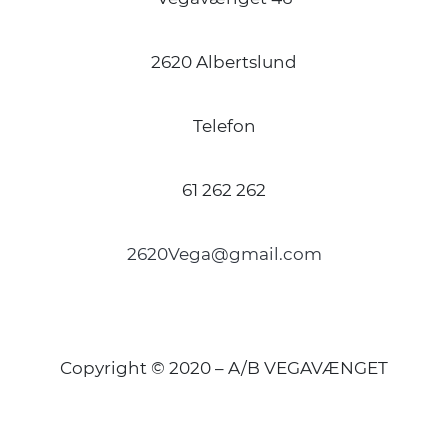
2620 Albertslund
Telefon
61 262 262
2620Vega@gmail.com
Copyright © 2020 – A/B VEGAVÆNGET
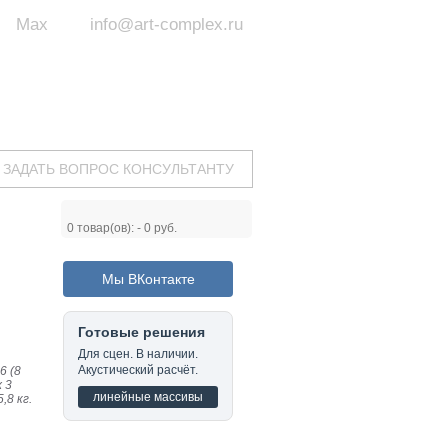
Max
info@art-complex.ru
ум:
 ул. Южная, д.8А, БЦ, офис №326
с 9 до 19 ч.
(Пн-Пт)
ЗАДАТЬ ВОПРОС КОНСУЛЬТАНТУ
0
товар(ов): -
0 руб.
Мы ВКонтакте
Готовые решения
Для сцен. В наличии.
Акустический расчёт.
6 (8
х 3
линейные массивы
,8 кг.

* * *

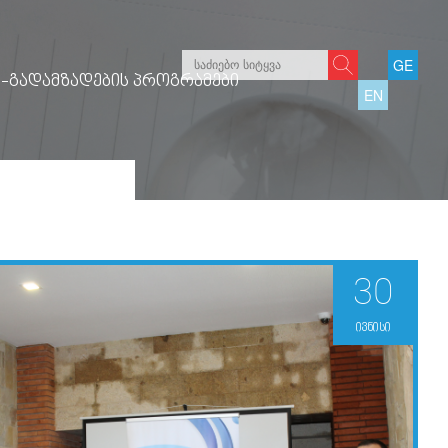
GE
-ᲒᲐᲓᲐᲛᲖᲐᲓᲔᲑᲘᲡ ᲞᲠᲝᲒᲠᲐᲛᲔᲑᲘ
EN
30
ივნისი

» **WORK INSTRUCTIONS**:
Only one stretch of the listing is wanted: the lines starting at the one with "2620 Albertslund" and ending at the one with "линейные массивы", copied exactly and free of pictures.

» **COMPLETED EXERCISE**:
2620 Albertslund
Telefon
61 262 262
2620Vega@gmail.com
Copyright © 2020 – A/B VEGAVÆNGET
Max
info@art-complex.ru
ум:
 ул. Южная, д.8А, БЦ, офис №326
с 9 до 19 ч.
(Пн-Пт)
ЗАДАТЬ ВОПРОС КОНСУЛЬТАНТУ
0
товар(ов): -
0 руб.
Мы ВКонтакте
Готовые решения
Для сцен. В наличии.
Акустический расчёт.
6 (8
х 3
линейные массивы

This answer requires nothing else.